For comparison, we can use a nonlinear model to predict precipitation days. It's possible that multicollinearity in the predictors puts a limit on the accuracy a logistic model could give us. 

A simple nonlinear model to use is a [random forest](https://en.wikipedia.org/wiki/Random_forest), which is also implemented through sklearn. One benefit of a random forest model is that it assignes a measure of importance to each predictor used. This means that we can avoid the problem of multicollinearity introduced in logistic regression by letting the random forest model assign value to each predictor automatically. 

Implementation of a random forest model closely resembles that of logistic regression, except the model function is different: 

In [25]:
# Use all variables for the random forest
X = df[predictors]
y = df['DailyWeather']

x_train, x_test, y_train, y_test = train_test_split(X, y, test_size=0.2)
x_train = StandardScaler().fit_transform(x_train)
x_test = StandardScaler().fit_transform(x_test)

In [26]:
forest_model = RandomForestClassifier(max_depth=2, n_estimators=1000)
forest_model.fit(x_train, y_train)

RandomForestClassifier(bootstrap=True, ccp_alpha=0.0, class_weight=None,
                       criterion='gini', max_depth=2, max_features='auto',
                       max_leaf_nodes=None, max_samples=None,
                       min_impurity_decrease=0.0, min_impurity_split=None,
                       min_samples_leaf=1, min_samples_split=2,
                       min_weight_fraction_leaf=0.0, n_estimators=1000,
                       n_jobs=None, oob_score=False, random_state=None,
                       verbose=0, warm_start=False)

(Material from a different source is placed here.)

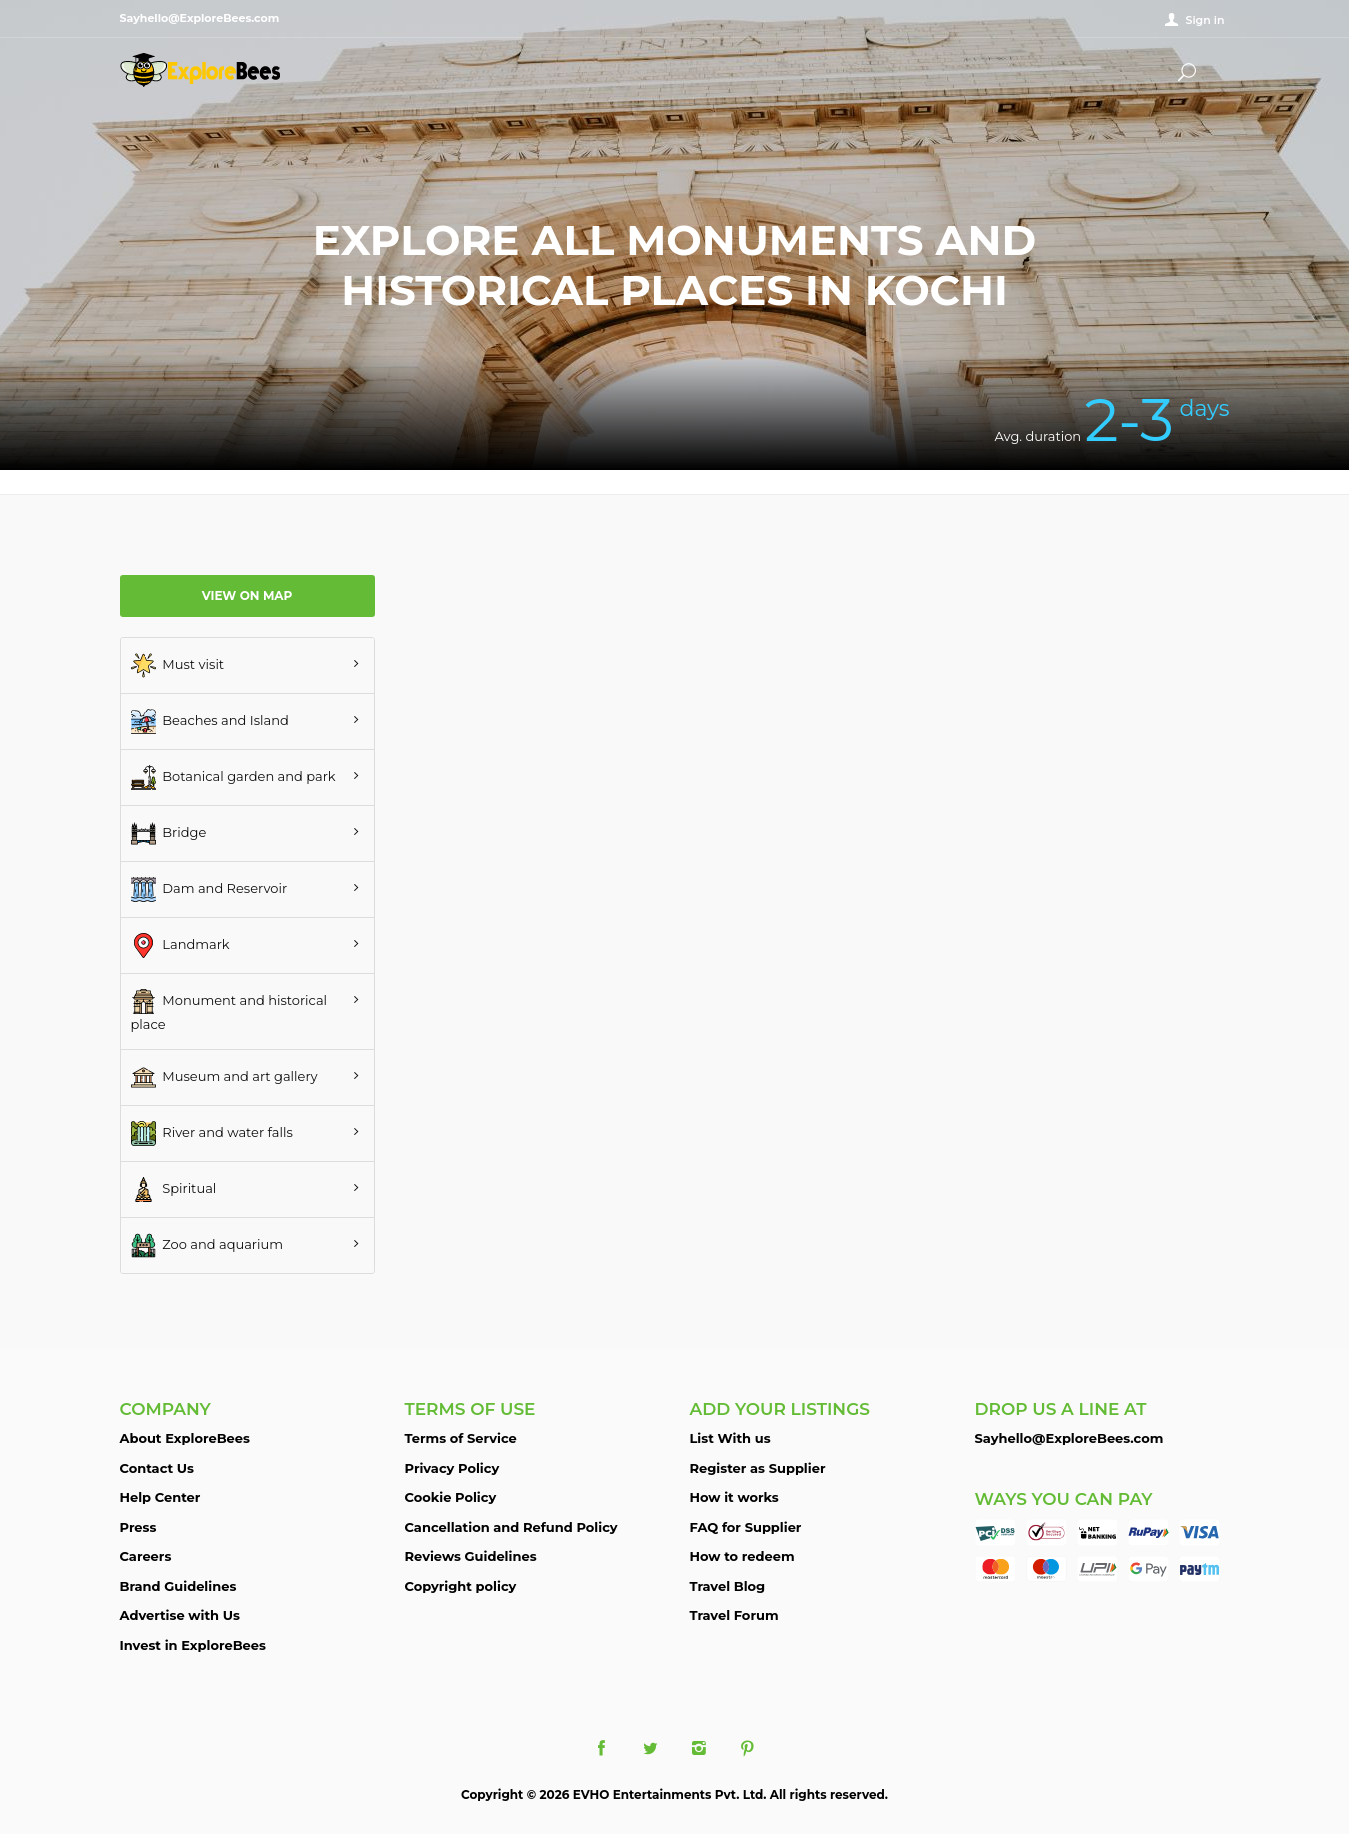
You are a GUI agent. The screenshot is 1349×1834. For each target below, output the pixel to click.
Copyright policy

We can list each feature and its importance:

In [27]:
importance = pd.DataFrame({'Importance': np.round(forest_model.feature_importances_, 4)},
                           index = predictors)

importance

Unnamed: 0,Importance
DailyAverageDryBulbTemperature,0.0382
DailyAverageStationPressure,0.2597
DailyAverageWindSpeed,0.0117
DailyDepartureFromNormalAverageTemperature,0.1681
DailyMaximumDryBulbTemperature,0.0213
DailyMinimumDryBulbTemperature,0.1785
DailyPeakWindDirection,0.0531
DailyPeakWindSpeed,0.121
DailySustainedWindDirection,0.0388
DailySustainedWindSpeed,0.1098


The random forest model has identified pressure as the most important predictor of precipitation on a given day. We can evaluate this model using the same accuracy metrics as before:

In [28]:
forest_model.score(x_test, y_test)

0.6424657534246575

In [29]:
y_predict = forest_model.predict(x_test)
confusion_matrix(y_test, y_predict)

array([[137, 203],
       [ 58, 332]])

In [30]:
probs = forest_model.predict_proba(x_test)[:,1]
FPR, TPR, _ = roc_curve(y_test, probs) 
plot_ROC(FPR, TPR)

<IPython.core.display.Javascript object>

We see that the random forest model gives more accurate predictions than random guesswork, but that the accuracy is significantly lower than that of the logistic model. 

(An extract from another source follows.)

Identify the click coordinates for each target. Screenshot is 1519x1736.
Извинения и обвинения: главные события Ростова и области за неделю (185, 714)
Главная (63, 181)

For the purposes of predicting precipitation days, the logistic model gives better results. But important limitations must be considered. Two of the wind direction predictors are compass measurements in degrees. Even with standardization, the model may emphasize a difference between close directions like 350° and 0° that aren't meaningful. In the encoding process, several different types of precipitation are grouped together to make the system binary. There is clearly a difference between a cold drizzle and a thunderstorm during the summer. Additionally, just becasue the random forest model was worse for this task does not mean that the system is truely linear, so we should still interpret the logistic model results in the context of relationships between the predictors. Finally, this model uses a limited number of predictors. More weather data types could definitely improve any model I used. 

Nevertheless, this project shows that we can use machine learning to improve our insight into a complicated problem.